Back when he released High Top Mountain in 2013, the retro sensibilities of Sturgill Simpson seemed to be rooted solely in outlaw country: he swaggered like the second coming of Waylon Jennings, a man on a mission to restore muscle and drama to country music.
Metamodern Sounds in Country Music, his 2014 sophomore set, was a curve ball revealing just how unorthodox his rulebook was.
After nearly two decades of alternative country doubling down on po-faced authenticity where simpler was better, Simpson embraced indulgence, pushing new wave, psychedelia, and digital-age saturation, all in an attempt to add the cosmic back into American music.
A Sailor's Guide to Earth goes one step further: it's an old-fashioned concept album, one that tells a story -- it's a letter to his newborn son, telling him how to become a man -- and is dressed in garish art suited to the side of a Chevy van.
The overarching aesthetics are a throwback to the golden age of vinyl but Simpson is too smart to succumb to mere revivalism: he seeks to expand, not retract.

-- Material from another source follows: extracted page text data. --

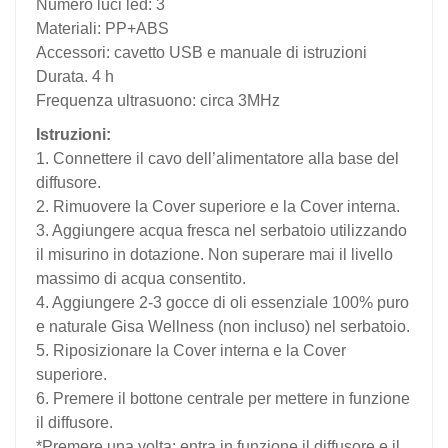
Numero luci led: 3
Materiali: PP+ABS
Accessori: cavetto USB e manuale di istruzioni
Durata. 4 h
Frequenza ultrasuono: circa 3MHz
Istruzioni:
1. Connettere il cavo dell’alimentatore alla base del
diffusore.
2. Rimuovere la Cover superiore e la Cover interna.
3. Aggiungere acqua fresca nel serbatoio utilizzando
il misurino in dotazione. Non superare mai il livello
massimo di acqua consentito.
4. Aggiungere 2-3 gocce di oli essenziale 100% puro
e naturale Gisa Wellness (non incluso) nel serbatoio.
5. Riposizionare la Cover interna e la Cover
superiore.
6. Premere il bottone centrale per mettere in funzione
il diffusore.
*Premere una volta: entra in funzione il diffusore e il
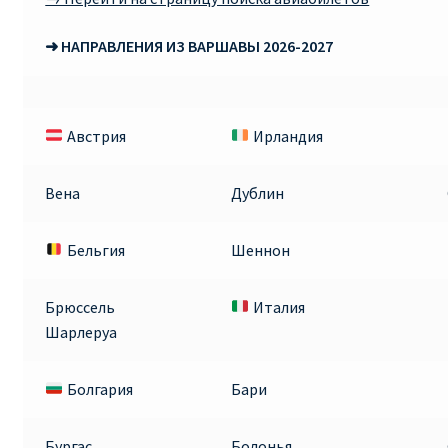
RYANAIR.COM НА РУССКОМ – кнфтфшкюсщь
➜ НАПРАВЛЕНИЯ ИЗ ВАРШАВЫ 2026-2027
Авиабилеты Ryanair на Тенерифе от €15
Австрия
Ирландия
АВИАБИЛЕТЫ RYANAIR ОТ € 12
Вена
Дублин
АВИАБИЛЕТЫ ВИЛЬНЮС БАРСЕЛОНА
Бельгия
Шеннон
АВИАБИЛЕТЫ ХЕЛЬСИНКИ МИЛАН
Акции RYANAIR из Варшавы
Брюссель
Италия
Шарлеруа
Акции RYANAIR из Вильнюса
Болгария
Бари
Акции RYANAIR из Каунаса
Бургас
Болонья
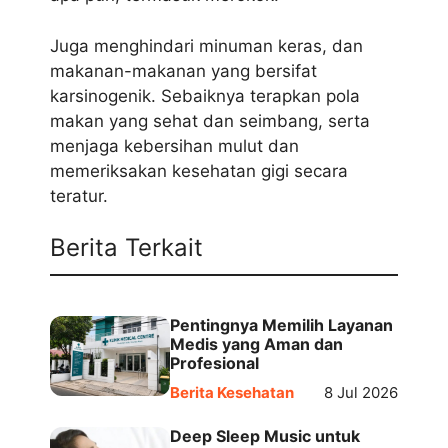
Juga menghindari minuman keras, dan
makanan-makanan yang bersifat
karsinogenik. Sebaiknya terapkan pola
makan yang sehat dan seimbang, serta
menjaga kebersihan mulut dan
memeriksakan kesehatan gigi secara
teratur.
Berita Terkait
Pentingnya Memilih Layanan
Medis yang Aman dan
Profesional
Berita Kesehatan
8 Jul 2026
Deep Sleep Music untuk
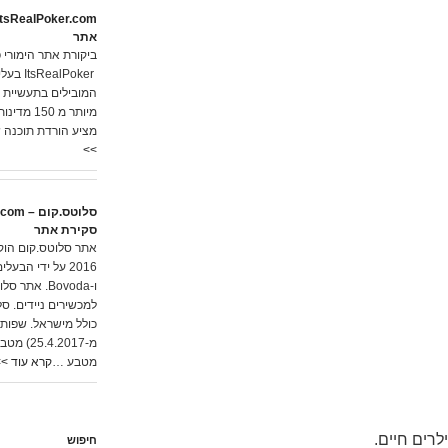
אתר
ביקורת אתר הימורי פ
lPoker
מיותר מ 
מציע הורדת תוכנה ש
>>
סקירת אתר
אתר סלוטס.קום הוק
ו-Bovoda. א
למכשירים ניידים. ס
כולל מישראל. שפות:
מטבע …
קרא עוד >>
רים חיים.
חיפוש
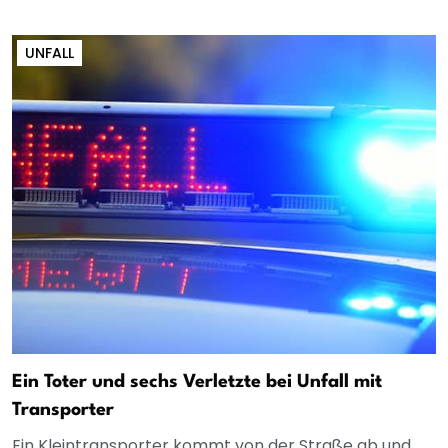
UNFALL
Ein Toter und sechs Verletzte bei Unfall mit
Transporter
Ein Kleintransporter kommt von der Straße ab und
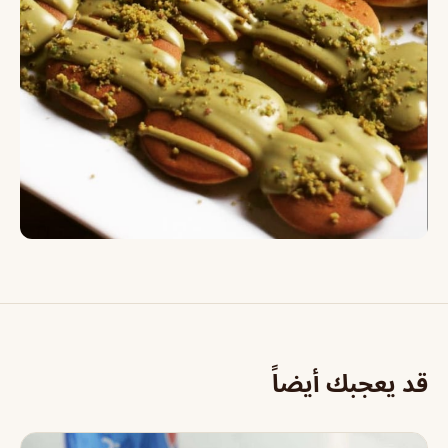
قد يعجبك أيضاً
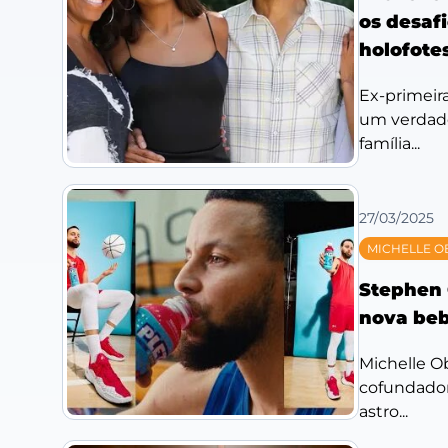
os desafi
holofote
Ex-primeir
um verdadei
família...
27/03/2025
MICHELLE 
Stephen 
nova beb
Michelle O
cofundadora
astro...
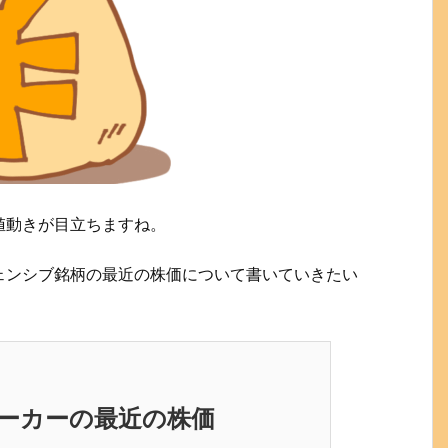
値動きが目立ちますね。
ェンシブ銘柄の最近の株価について書いていきたい
ーカーの最近の株価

To that end, he'll posit that Nirvana's "In Bloom" exists on a continuum that runs back toward Glen Campbell's renditions of Jimmy Webb tunes, which hints at how, for as steeped in the '70s as A Sailor's Guide to Earth is, Simpson doesn't limit his prog to merely rock.
He's equally attracted to the symphonic haze of progressive folk and the boundary-blurring soul of Muscle Shoals, using its thick swathes of horns and smears of slide guitar as binding agents in songs that occasionally need to be pulled together.
Blame that on Simpson sometime prioritizing the journey over the destination.
He's certainly not indifferent to songs -- strong ones punctuate the voyage, ones that veer closer to soul than country -- but he cherishes the voyage, so there are times when A Sailor's Guide to Earth threatens to float away on a slipstream of strings and melodies that are heartfelt and hookless.
Even at these moments, his ambition remains ingratiating: he might not quite arrive precisely where he intended, but as he makes it so clear throughout the album, what matters is the journey itself.